CRS Support
The CrowdSec WAF is compatible with the OWASP CRS project.
The OWASP Core Rule Set (CRS) is a set of generic attack detection rules for use with ModSec-compatible web application firewalls. CRS aims to protect web applications from a wide range of attacks, including the OWASP Top Ten, with minimal false positives.

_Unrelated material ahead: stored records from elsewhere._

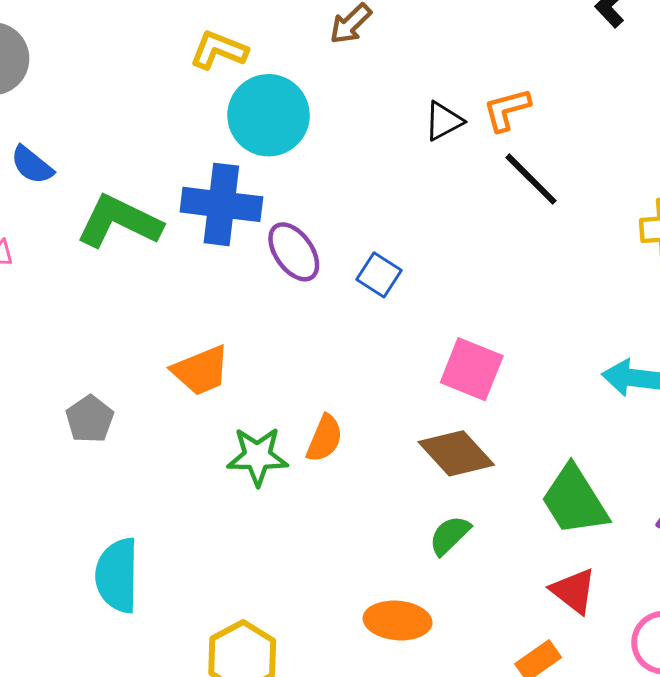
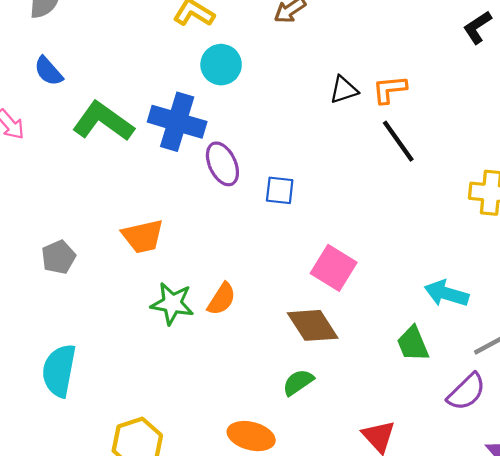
cyan circle: (269, 115) -> (221, 65), size x0.7
blue square: (379, 275) -> (280, 190), turned -36
green trapezoid: (575, 501) -> (413, 344), moved, size x0.7

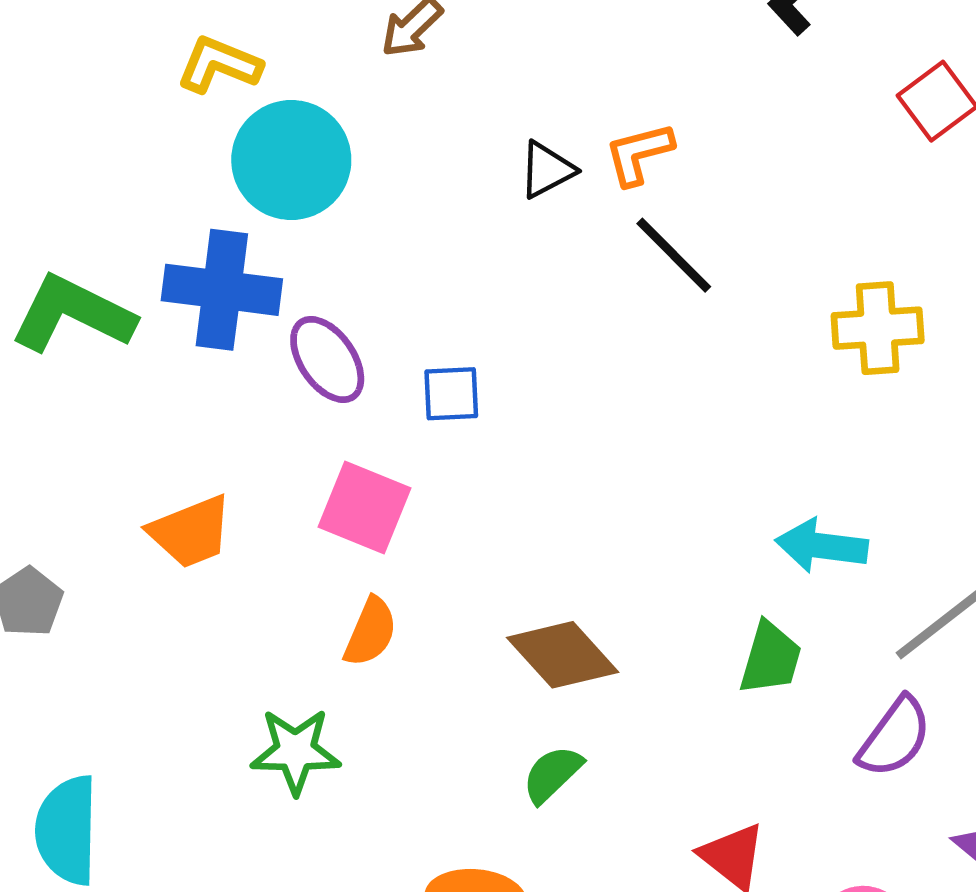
cyan circle: (221, 65) -> (291, 160), size x1.4
pink square: (334, 268) -> (365, 507), moved
green star: (172, 304) -> (296, 751), moved
green trapezoid: (413, 344) -> (770, 658), turned -132

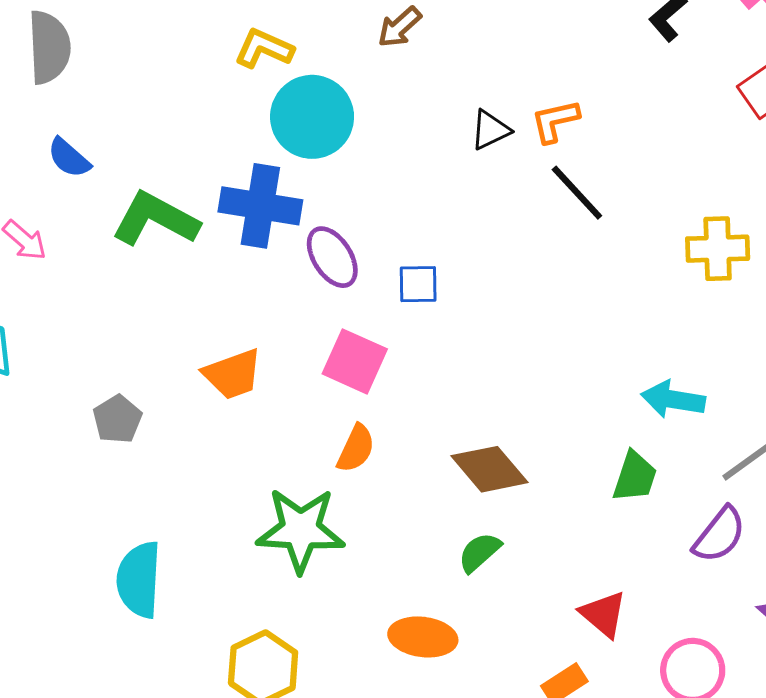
green star: (296, 751) -> (301, 530), size x1.4

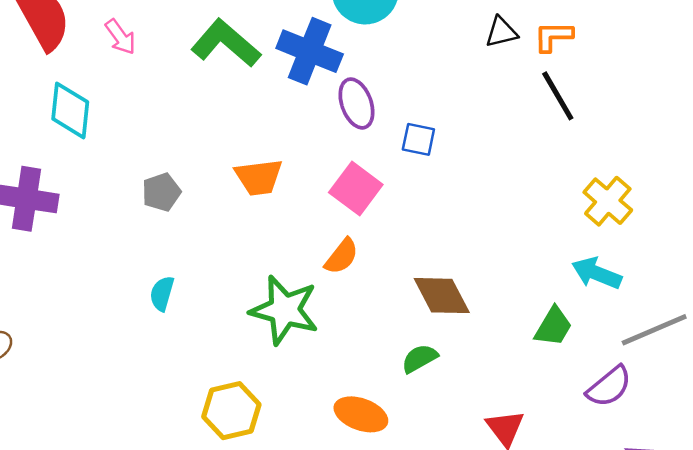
yellow cross: (718, 249) -> (608, 201), moved, turned 30
cyan semicircle: (139, 580) -> (162, 294), moved, size x0.6

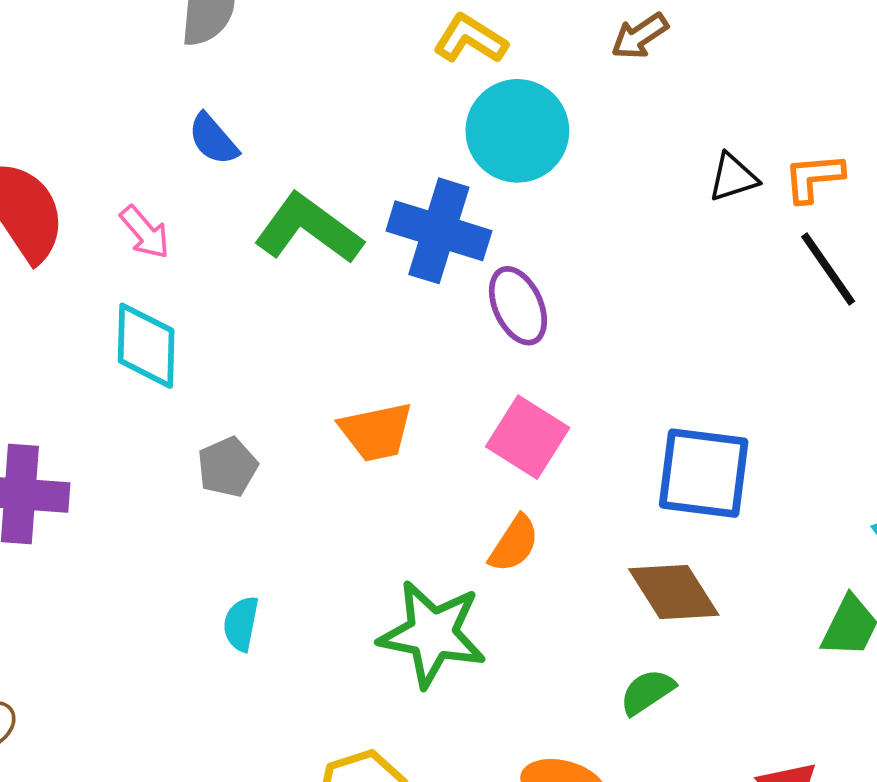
cyan diamond: (70, 110) -> (146, 346), moved
blue square: (418, 139) -> (704, 473), moved, size x1.8

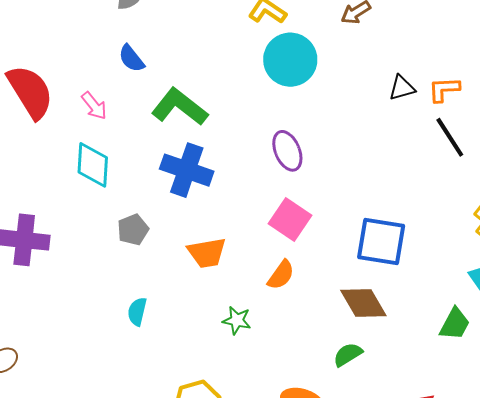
blue cross: (439, 231) -> (187, 170), moved
orange trapezoid: (376, 432) -> (207, 253), moved
green star: (432, 634) -> (237, 320), size x0.5

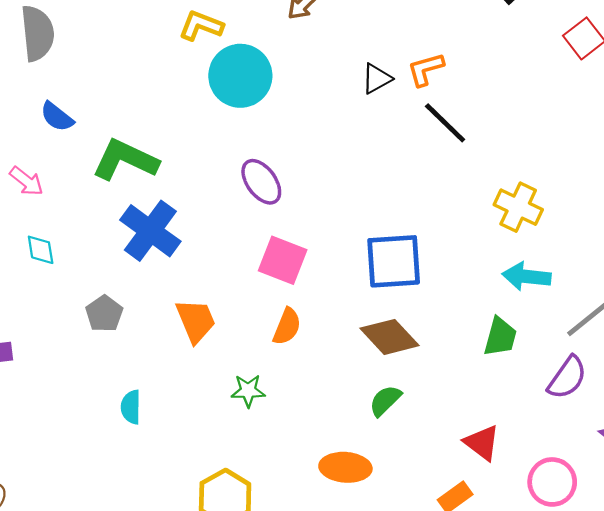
cyan diamond: (93, 165) -> (41, 250), size x0.6
blue cross: (187, 170) -> (150, 231), turned 30
orange trapezoid: (207, 253) -> (196, 321), turned -90

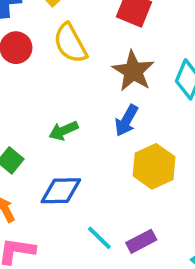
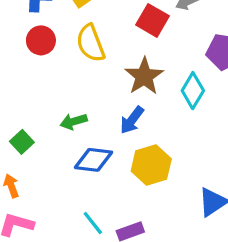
blue diamond: (61, 191) -> (93, 160), moved

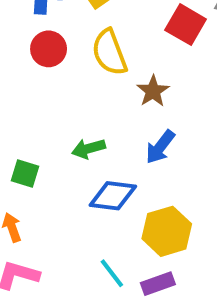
brown star: (144, 76) -> (153, 91), moved, size x0.7
green square: (22, 142) -> (25, 173), turned -30
yellow hexagon: (151, 165) -> (167, 231), moved

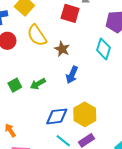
green square: (25, 173) -> (15, 85), moved, turned -32
blue diamond: (113, 196) -> (57, 116), moved

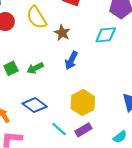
cyan diamond: (104, 49) -> (106, 35), turned 65
blue diamond: (57, 116) -> (35, 105), moved, turned 40

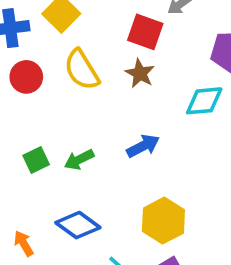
brown star: (62, 33) -> (140, 73), moved
blue arrow: (71, 60) -> (143, 146), turned -144

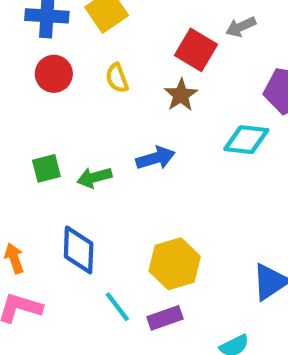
yellow semicircle: (82, 70) -> (117, 78), size x0.6
blue arrow: (143, 146) -> (156, 158), moved
blue diamond: (78, 225) -> (79, 250), turned 45

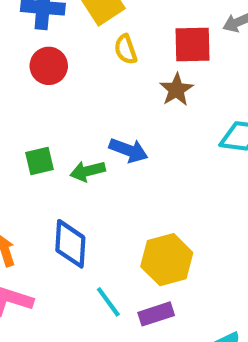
red square: (196, 50) -> (192, 45), turned -33
yellow semicircle: (117, 78) -> (126, 49), moved
blue arrow: (156, 158) -> (129, 150), moved, turned 36

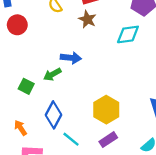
green square: (40, 161) -> (26, 86), moved, turned -35
blue diamond: (70, 244) -> (54, 115), turned 40
cyan line: (108, 302) -> (71, 139), moved

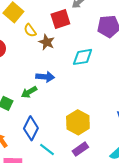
brown star: (87, 19) -> (47, 42), moved
cyan diamond: (128, 34) -> (83, 57), moved

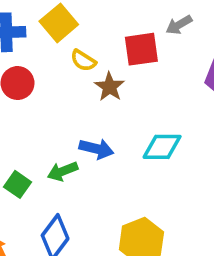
yellow semicircle: (30, 30) -> (83, 60), turned -32
cyan diamond: (83, 57) -> (162, 147), moved

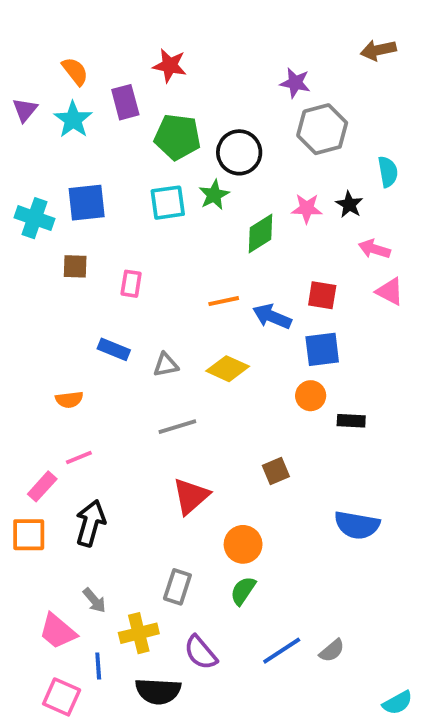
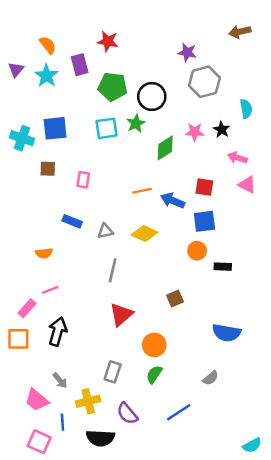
gray line: (177, 427) -> (113, 270), turned -60
gray semicircle: (332, 651) -> (211, 378), moved

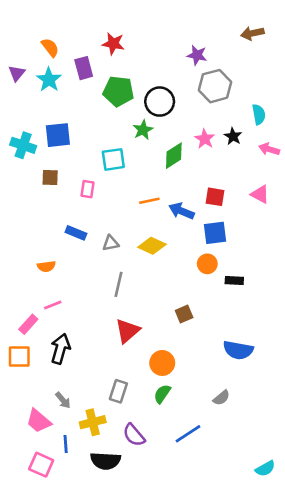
cyan square: (106, 128) -> (113, 159), moved
pink star: (195, 132) -> (205, 139), turned 30
pink arrow: (237, 158) -> (269, 149), moved

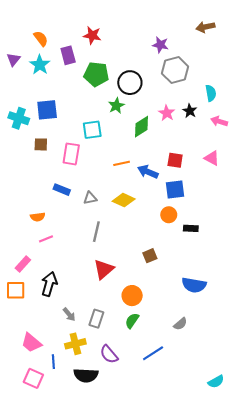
pink rectangle: (88, 189) -> (71, 154), size x1.5
pink line: (53, 305) -> (46, 239), moved
gray arrow: (63, 400) -> (69, 314), moved

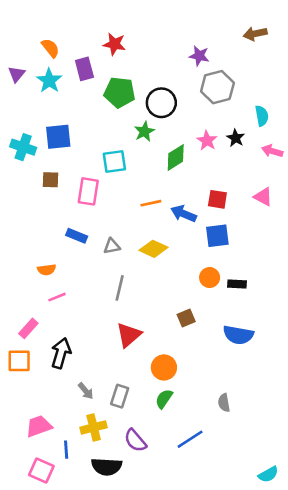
orange circle: (169, 215) -> (210, 278), moved
blue semicircle: (194, 285) -> (238, 335), moved
gray semicircle: (180, 324) -> (224, 403), turned 120
pink trapezoid: (31, 343) -> (39, 426), turned 120

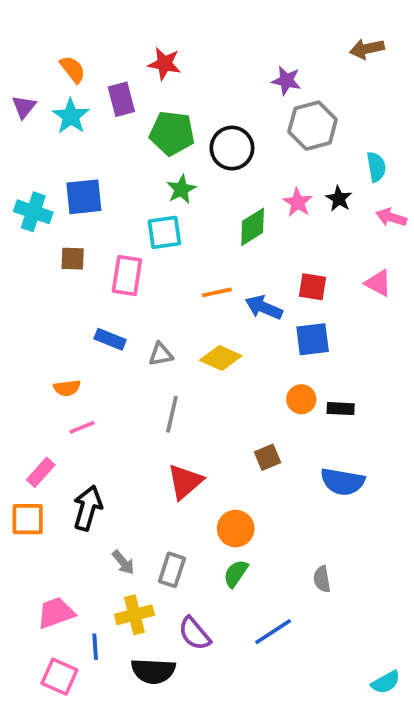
green star: (144, 131) -> (181, 189), moved

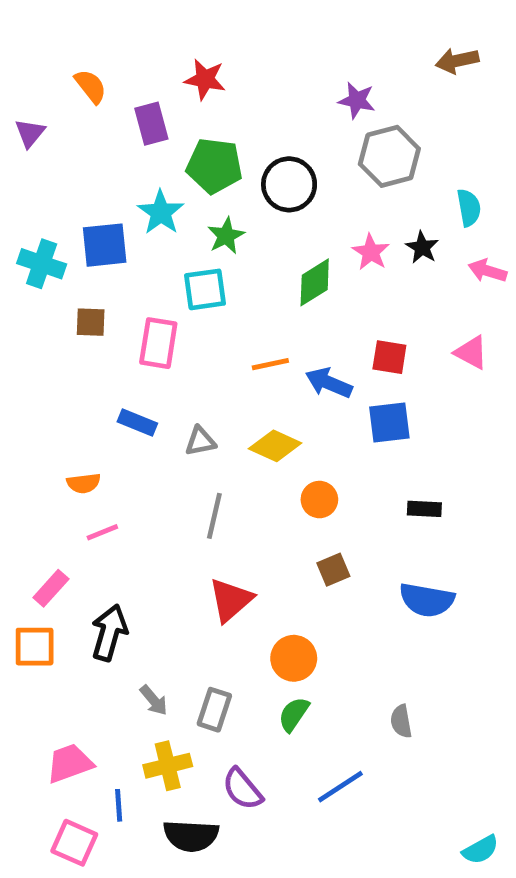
cyan star: (71, 116) -> (161, 212), moved
orange circle: (301, 399) -> (319, 500), moved

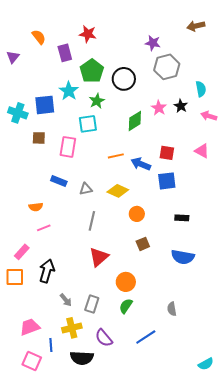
green pentagon: (214, 166) -> (92, 71), turned 30

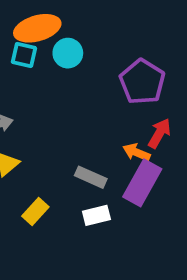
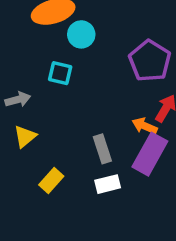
cyan square: (24, 55) -> (60, 73), moved
gray rectangle: (91, 177) -> (102, 149), turned 48

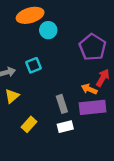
cyan square: (60, 73) -> (33, 65), moved, turned -35
purple rectangle: (150, 154) -> (93, 107), turned 55

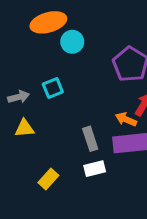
yellow triangle: (12, 96) -> (25, 128), turned 35
yellow rectangle: (29, 124) -> (48, 179), moved

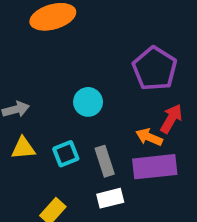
cyan circle: (72, 42) -> (88, 102), moved
cyan square: (53, 88) -> (66, 154), moved

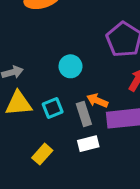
orange arrow: (149, 137) -> (97, 101), moved
yellow triangle: (23, 148) -> (18, 104), size x1.4

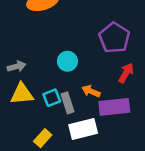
gray rectangle: (84, 114) -> (67, 103), moved
white rectangle: (88, 144) -> (83, 129), size x1.5

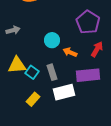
gray arrow: (17, 66) -> (13, 30), moved
orange arrow: (91, 91) -> (70, 52), moved
cyan square: (52, 98) -> (32, 72), moved, turned -32

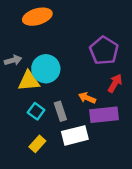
cyan circle: (52, 40) -> (46, 69), moved, size x1.5
orange arrow: (70, 52) -> (87, 98), moved
yellow triangle: (17, 65) -> (29, 81), moved

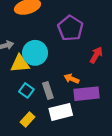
purple pentagon: (104, 51) -> (70, 28), moved
red arrow: (115, 83) -> (96, 55), moved

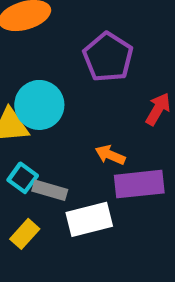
gray rectangle: (48, 90) -> (50, 190), moved, turned -56

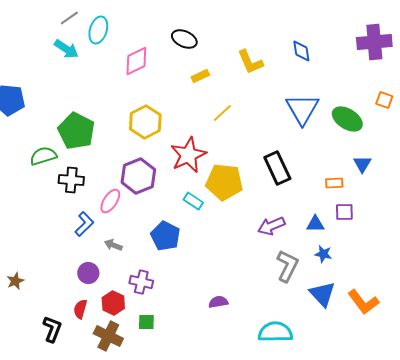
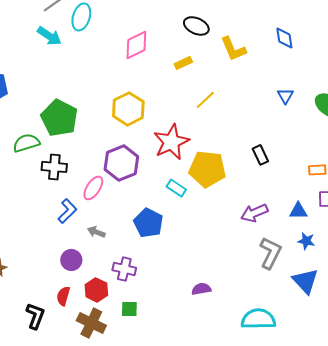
black ellipse: (184, 39) -> (196, 26), moved
pink diamond: (136, 61) -> (136, 45), moved
blue triangle: (302, 109) -> (285, 96), size x0.5
black rectangle: (277, 168) -> (260, 155), size x0.6

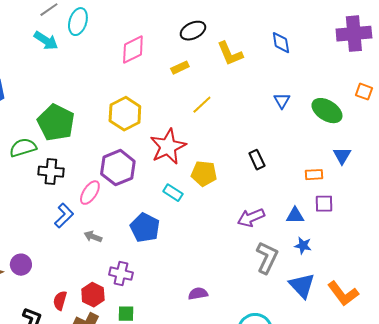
black ellipse: (196, 26) -> (193, 31), turned -50
yellow pentagon: (207, 169) -> (204, 174), size x0.7
purple circle: (71, 260) -> (21, 265), moved

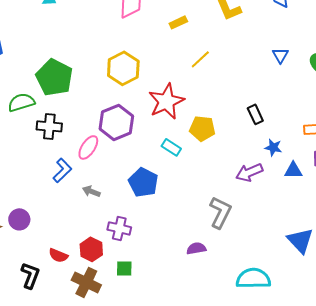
blue star: (303, 246) -> (273, 147), moved
gray L-shape: (267, 258) -> (220, 212), moved
red semicircle: (60, 301) -> (58, 255), turned -84

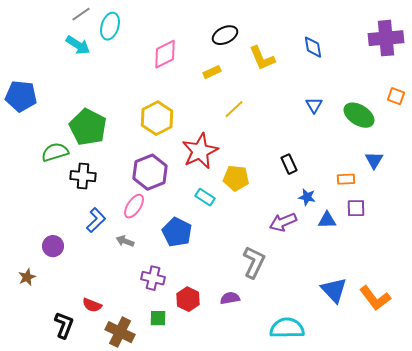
pink ellipse: (88, 147) -> (134, 206), moved
purple circle: (19, 219) -> (53, 246), moved
red hexagon: (91, 249) -> (188, 299), moved

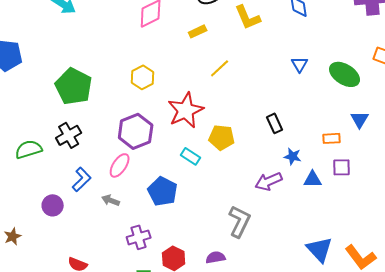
yellow hexagon: (157, 118) -> (143, 77), size x0.7
green semicircle: (55, 152) -> (29, 149), moved
black cross: (83, 176) -> (69, 135), turned -35
purple circle: (53, 246) -> (53, 205), moved
purple cross: (153, 278) -> (139, 237), turned -30

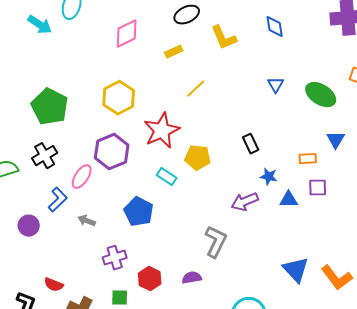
yellow hexagon: (143, 77) -> (119, 98), size x1.4
pink ellipse: (120, 165) -> (82, 177), moved

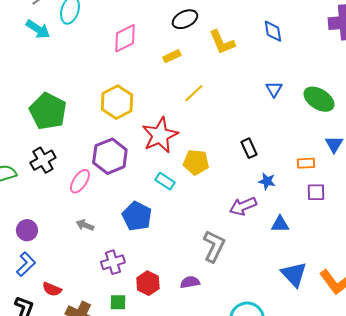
blue L-shape: (58, 200) -> (26, 264), moved
blue triangle: (289, 200) -> (280, 224), moved

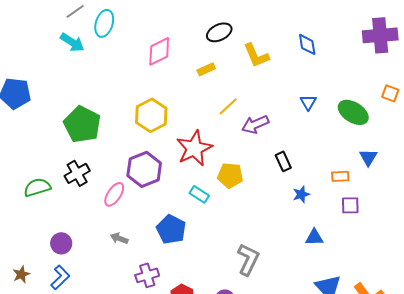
blue star: (267, 181) -> (301, 194), turned -30
purple arrow: (243, 206) -> (255, 124), moved

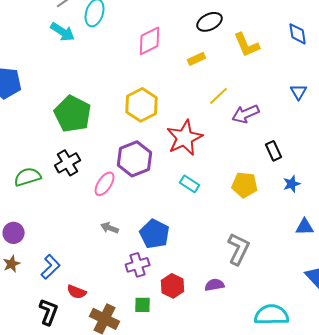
yellow pentagon: (230, 175) -> (245, 185), moved
blue pentagon: (171, 229) -> (155, 234), moved
purple circle: (61, 243) -> (14, 233), moved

Key features of OWASP CRS:
- Comprehensive Coverage: Protects against SQL injection, XSS, command injection, path traversal, and many other attack types
- Generic Detection: Uses pattern-based rules that detect attack techniques rather than specific exploits
- Mature Ruleset: Actively maintained by the OWASP community with regular updates
- Configurable Sensitivity: Supports paranoia levels to balance security vs false positives
- Wide Compatibility: Works with various WAF engines including CrowdSec's AppSec component
CRS vs Virtual Patching:
- Virtual Patching: Targets specific known vulnerabilities (CVEs) with minimal false positives
- CRS: Provides broad attack pattern detection with comprehensive coverage but may require tuning
In CrowdSec, CRS rules can be deployed in two modes:
- Out-of-band: Analyzes traffic without blocking, triggers bans after multiple violations
- In-band: Blocks malicious requests immediately at detection time
CRS compatibility is provided through Coraza.